Days Without End
Early in Sebastian Barry’s magnificent and boundless novel, Days Without End, young Thomas McNulty flees Ireland’s Great Famine: “I was among the destitute, the ruined, the starving. . . . We were only rats of people. Hunger takes away everything you are.” He was escaping a homeland under the heel of occupation, having watched every member of his family die, all while Great Britain continued to export agricultural plenty from the green fields of Ireland.

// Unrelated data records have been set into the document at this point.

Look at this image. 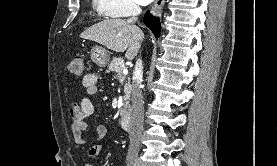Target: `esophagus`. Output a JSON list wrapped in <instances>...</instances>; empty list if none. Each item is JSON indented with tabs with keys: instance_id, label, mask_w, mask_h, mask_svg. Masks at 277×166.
I'll list each match as a JSON object with an SVG mask.
<instances>
[{
	"instance_id": "esophagus-1",
	"label": "esophagus",
	"mask_w": 277,
	"mask_h": 166,
	"mask_svg": "<svg viewBox=\"0 0 277 166\" xmlns=\"http://www.w3.org/2000/svg\"><path fill=\"white\" fill-rule=\"evenodd\" d=\"M165 3V0H155L152 8H151V11L152 13H157L164 5Z\"/></svg>"
}]
</instances>
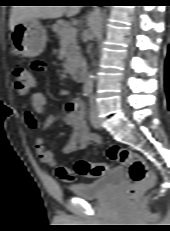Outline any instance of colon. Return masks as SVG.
<instances>
[{
  "label": "colon",
  "instance_id": "1",
  "mask_svg": "<svg viewBox=\"0 0 170 231\" xmlns=\"http://www.w3.org/2000/svg\"><path fill=\"white\" fill-rule=\"evenodd\" d=\"M12 74L14 85L18 93L27 94L35 85V79L31 69L25 65L17 64L13 67ZM107 157L128 168L129 175L133 181L132 186L127 192V200L134 201L143 192L151 188L155 183V175L144 159L137 153L113 145L107 150ZM108 170V166L103 163H91L87 160L80 159L74 164L73 170L60 166L56 170L57 176L64 182H72L75 173L84 177H100Z\"/></svg>",
  "mask_w": 170,
  "mask_h": 231
}]
</instances>
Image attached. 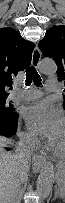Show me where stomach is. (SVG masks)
Here are the masks:
<instances>
[{"instance_id":"stomach-1","label":"stomach","mask_w":65,"mask_h":203,"mask_svg":"<svg viewBox=\"0 0 65 203\" xmlns=\"http://www.w3.org/2000/svg\"><path fill=\"white\" fill-rule=\"evenodd\" d=\"M58 186H59L60 196L64 197L65 196V169H61L59 171Z\"/></svg>"}]
</instances>
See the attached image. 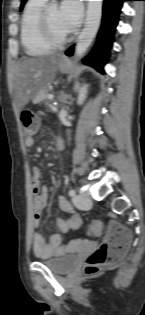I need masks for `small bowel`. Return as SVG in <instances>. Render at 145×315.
<instances>
[{
	"label": "small bowel",
	"instance_id": "c3829d8e",
	"mask_svg": "<svg viewBox=\"0 0 145 315\" xmlns=\"http://www.w3.org/2000/svg\"><path fill=\"white\" fill-rule=\"evenodd\" d=\"M35 144L33 136L25 140L26 147H32ZM41 172L38 167H33L31 170V190L34 195V215L33 226L39 227L40 219L43 210L46 207L47 199L49 197V190L42 186L40 182ZM59 208L68 215L67 219L57 218L55 225L61 233H66L70 229H77L81 224L80 217L75 213L72 206L64 198L60 197L58 200ZM32 246L34 254L40 258H47L50 256H61L66 249L62 244V237L60 234H51L49 240L45 241L44 236L39 232H34L32 236Z\"/></svg>",
	"mask_w": 145,
	"mask_h": 315
}]
</instances>
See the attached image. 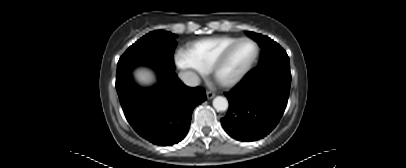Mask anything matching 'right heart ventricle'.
<instances>
[{
    "label": "right heart ventricle",
    "instance_id": "e07e8e85",
    "mask_svg": "<svg viewBox=\"0 0 406 168\" xmlns=\"http://www.w3.org/2000/svg\"><path fill=\"white\" fill-rule=\"evenodd\" d=\"M236 39L230 36L199 39L187 44L185 53L195 66L204 72H208L218 55Z\"/></svg>",
    "mask_w": 406,
    "mask_h": 168
}]
</instances>
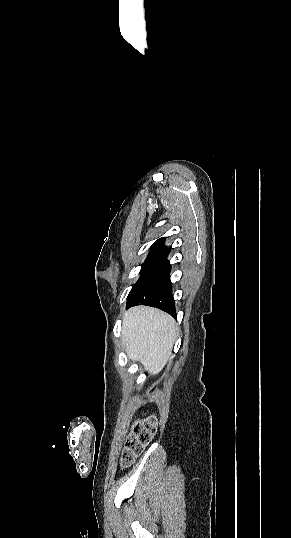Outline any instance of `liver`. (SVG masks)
<instances>
[{
  "instance_id": "liver-1",
  "label": "liver",
  "mask_w": 291,
  "mask_h": 538,
  "mask_svg": "<svg viewBox=\"0 0 291 538\" xmlns=\"http://www.w3.org/2000/svg\"><path fill=\"white\" fill-rule=\"evenodd\" d=\"M122 336L128 357L141 363L149 374L155 375L171 356L177 326L165 312L137 306L125 312Z\"/></svg>"
}]
</instances>
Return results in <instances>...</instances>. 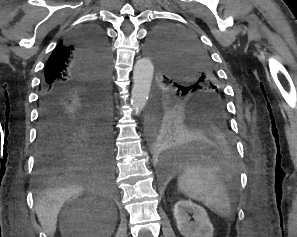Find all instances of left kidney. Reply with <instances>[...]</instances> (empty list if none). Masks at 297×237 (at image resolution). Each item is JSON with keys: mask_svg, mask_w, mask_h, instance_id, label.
<instances>
[{"mask_svg": "<svg viewBox=\"0 0 297 237\" xmlns=\"http://www.w3.org/2000/svg\"><path fill=\"white\" fill-rule=\"evenodd\" d=\"M188 213L193 214L194 222L190 221ZM174 218L184 237H213V225L202 206L188 200H179L174 207Z\"/></svg>", "mask_w": 297, "mask_h": 237, "instance_id": "5707ae66", "label": "left kidney"}]
</instances>
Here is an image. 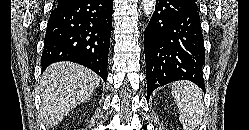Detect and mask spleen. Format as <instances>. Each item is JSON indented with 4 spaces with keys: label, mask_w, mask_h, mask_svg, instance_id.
Masks as SVG:
<instances>
[{
    "label": "spleen",
    "mask_w": 249,
    "mask_h": 130,
    "mask_svg": "<svg viewBox=\"0 0 249 130\" xmlns=\"http://www.w3.org/2000/svg\"><path fill=\"white\" fill-rule=\"evenodd\" d=\"M172 96L179 109V119L184 129L196 130L204 116L200 88L189 81H177L172 84Z\"/></svg>",
    "instance_id": "1"
}]
</instances>
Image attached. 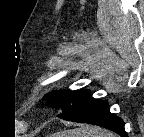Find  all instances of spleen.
Listing matches in <instances>:
<instances>
[{"label": "spleen", "instance_id": "1", "mask_svg": "<svg viewBox=\"0 0 144 137\" xmlns=\"http://www.w3.org/2000/svg\"><path fill=\"white\" fill-rule=\"evenodd\" d=\"M56 137H115V135L100 127L82 125L79 128L58 133Z\"/></svg>", "mask_w": 144, "mask_h": 137}]
</instances>
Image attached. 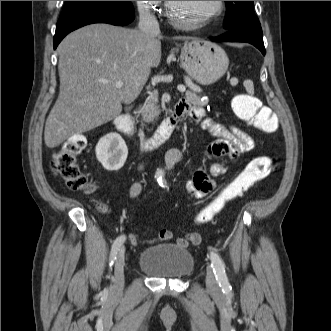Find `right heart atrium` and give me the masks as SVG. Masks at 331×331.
Segmentation results:
<instances>
[{
  "instance_id": "right-heart-atrium-1",
  "label": "right heart atrium",
  "mask_w": 331,
  "mask_h": 331,
  "mask_svg": "<svg viewBox=\"0 0 331 331\" xmlns=\"http://www.w3.org/2000/svg\"><path fill=\"white\" fill-rule=\"evenodd\" d=\"M161 1H136L141 19H155L159 16V5Z\"/></svg>"
}]
</instances>
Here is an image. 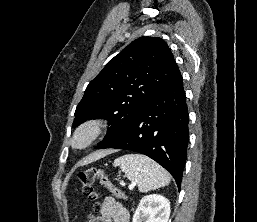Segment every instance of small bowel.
I'll return each mask as SVG.
<instances>
[{
    "label": "small bowel",
    "instance_id": "c3829d8e",
    "mask_svg": "<svg viewBox=\"0 0 257 222\" xmlns=\"http://www.w3.org/2000/svg\"><path fill=\"white\" fill-rule=\"evenodd\" d=\"M128 210L113 197H106L103 201L99 215L86 222H129Z\"/></svg>",
    "mask_w": 257,
    "mask_h": 222
}]
</instances>
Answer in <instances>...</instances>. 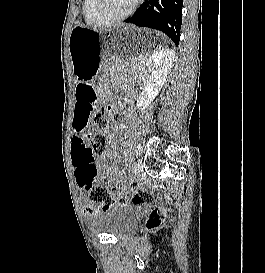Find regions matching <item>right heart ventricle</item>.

One out of eight million Irish starved to death, and two million Irish were forced to abandon their country for unfriendly, foreign shores.
It’s with this outsider point-of-view that Thomas finds himself narrating one of the ugliest chapters in U.S. history, both the years of American imperialist expansionism and the Civil War.

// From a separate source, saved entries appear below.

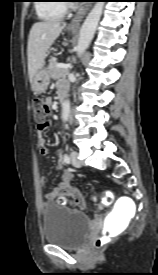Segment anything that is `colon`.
<instances>
[{"label": "colon", "instance_id": "5ec220e1", "mask_svg": "<svg viewBox=\"0 0 158 275\" xmlns=\"http://www.w3.org/2000/svg\"><path fill=\"white\" fill-rule=\"evenodd\" d=\"M32 107L34 112V118L37 122V128L39 130H45L48 128V115H49V102L43 98H34L32 100ZM63 203L64 199L59 198ZM114 196L111 191H105L102 195V200L105 205H110L113 202ZM109 238V234L104 233L99 236L95 241L97 248L101 247Z\"/></svg>", "mask_w": 158, "mask_h": 275}]
</instances>
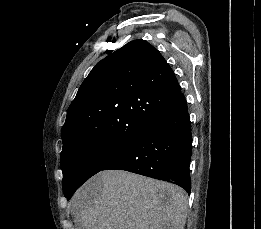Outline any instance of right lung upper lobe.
I'll list each match as a JSON object with an SVG mask.
<instances>
[{
	"label": "right lung upper lobe",
	"instance_id": "right-lung-upper-lobe-1",
	"mask_svg": "<svg viewBox=\"0 0 261 229\" xmlns=\"http://www.w3.org/2000/svg\"><path fill=\"white\" fill-rule=\"evenodd\" d=\"M181 93L160 52L134 40L101 60L80 86L61 130L63 146L81 139L133 141Z\"/></svg>",
	"mask_w": 261,
	"mask_h": 229
}]
</instances>
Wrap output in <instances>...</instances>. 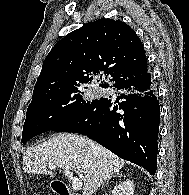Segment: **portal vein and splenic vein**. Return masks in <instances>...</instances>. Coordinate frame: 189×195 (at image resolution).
<instances>
[{"instance_id": "portal-vein-and-splenic-vein-1", "label": "portal vein and splenic vein", "mask_w": 189, "mask_h": 195, "mask_svg": "<svg viewBox=\"0 0 189 195\" xmlns=\"http://www.w3.org/2000/svg\"><path fill=\"white\" fill-rule=\"evenodd\" d=\"M57 166L56 165H49V169L53 170L55 169ZM65 175L72 180V188L74 190H80L82 187V180H80L79 178L73 177V173L70 170L65 169L64 170Z\"/></svg>"}]
</instances>
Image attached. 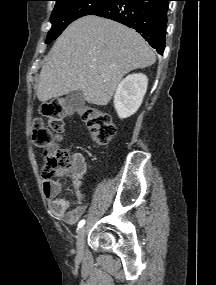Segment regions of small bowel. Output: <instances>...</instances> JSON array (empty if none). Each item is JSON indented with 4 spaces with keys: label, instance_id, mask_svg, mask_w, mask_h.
<instances>
[{
    "label": "small bowel",
    "instance_id": "obj_1",
    "mask_svg": "<svg viewBox=\"0 0 216 285\" xmlns=\"http://www.w3.org/2000/svg\"><path fill=\"white\" fill-rule=\"evenodd\" d=\"M56 145L51 146L50 152L56 150ZM87 164L81 154H76L72 160L71 178L75 194V204L64 198H59L61 184L57 181L46 179L43 182V191L49 200L52 214L69 225H74L87 208L85 195L81 190L82 178L86 172Z\"/></svg>",
    "mask_w": 216,
    "mask_h": 285
}]
</instances>
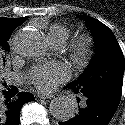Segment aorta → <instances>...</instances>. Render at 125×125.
Here are the masks:
<instances>
[{
	"mask_svg": "<svg viewBox=\"0 0 125 125\" xmlns=\"http://www.w3.org/2000/svg\"><path fill=\"white\" fill-rule=\"evenodd\" d=\"M19 52L24 56L38 58L43 56L48 50V43L45 35L38 31H29L22 34L19 41ZM51 115L57 120L66 121L72 118L76 111V106L68 97H58L51 101L49 107Z\"/></svg>",
	"mask_w": 125,
	"mask_h": 125,
	"instance_id": "762f6f07",
	"label": "aorta"
}]
</instances>
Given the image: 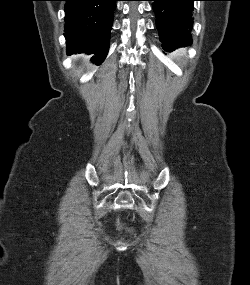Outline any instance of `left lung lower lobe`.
<instances>
[{
  "label": "left lung lower lobe",
  "instance_id": "1",
  "mask_svg": "<svg viewBox=\"0 0 250 285\" xmlns=\"http://www.w3.org/2000/svg\"><path fill=\"white\" fill-rule=\"evenodd\" d=\"M153 1L156 26L165 51L191 44L193 2L197 0H149Z\"/></svg>",
  "mask_w": 250,
  "mask_h": 285
}]
</instances>
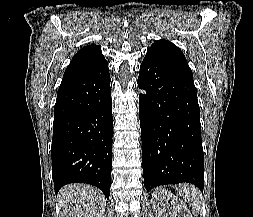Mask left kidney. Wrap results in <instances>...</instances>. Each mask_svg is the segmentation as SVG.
<instances>
[{"mask_svg":"<svg viewBox=\"0 0 253 217\" xmlns=\"http://www.w3.org/2000/svg\"><path fill=\"white\" fill-rule=\"evenodd\" d=\"M152 204L156 217H193L186 204L164 188H158L152 195Z\"/></svg>","mask_w":253,"mask_h":217,"instance_id":"obj_1","label":"left kidney"}]
</instances>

Thomas, having witnessed one vast human act of indifference, soon finds himself an agent of a similar, almost genocidal injustice: He joins the United States Army at a time when soldiering was too often used to rid the West of Native American Indians.
Fellow immigrants seem to make up the bulk of this rag tag army, men who have “seen already the death of their world and now asking pardon of the Fates so that they can fight for a new one.” These men are derided for their accents and strange customs, and their military superiors take it for granted that they will slaughter, as well as be slaughtered, without question.
But there is a wild exhilaration in Thomas’ soldiering life. The ill-fitting uniforms and terrible food, the forts that fatally flood, and the cold that frostbites, do not overshadow the camaraderie, the card games, and the drunken feasts that create a new strain of patriotism, a loyalty to each other greater than any loyalty to a distinctly un-United States of America.
Viewed as a soldier’s story, Days Without End is strikingly different from current American war literature. Thomas, though poetic and kind hearted, is no guilt ridden, self-tortured man irrevocably harmed by the atrocities he’s committed. Nor does he justify his action with rousing speeches. The novel is all the more devastating and slyly brilliant for it. We want our soldiers damaged. We like to think that someone who has killed inevitably contains a dying part inside of himself. If a character is likable or good, we want to see his dark deeds haunt, and therefore redeem, allowing the reader to feel empathy, allowing the reader to forgive.
Fortunately that’s not the way it plays out in this novel.
Thomas and his fellow Union soldiers are ordinary men, but are capable of bayoneting women and children. Yet in a refreshing change from what has become convention, they do not suffer from post-traumatic stress disorder afterward, or if they do, Barry does not dwell on it. They continue on. They appreciate beauty, they work farms, they start families, they are just happy to be alive. They might not be proud of their deeds but they accept their pasts. The one thing Thomas and his friends have in common is the belief that they have done what they needed to do in a brutal world that tried, over and over again, to kill them.
“Just surviving is the victory,” Thomas says. “That human will. It ain’t so rare. But it is the best of us.”
The powerful narration of Days Without End propels the reader through both the galloping days of battle as well as the bedraggled and frozen-footed marches of long winters. It’s the unforgettable voice of Thomas on the very first page that seizes the reader and does not let go; everything he recounts is laced with a charming, melodic irreverence that somehow manages to take the darkness of his story and infuse it with light.
When the fighting is done, Thomas McNulty and Handsome John Cole work a tobacco farm and cobble together an oddly perfect family: another grizzled soldier, an Indian girl whose parents Thomas and John helped kill, and two freed slaves. Thomas finds bounty in this unlikely union, and though there is no promise that his future will be easy, there is a taste of peace. After all of the devastation that has come before, the Irish immigrant has found his warm hearth, his home, and his American dream.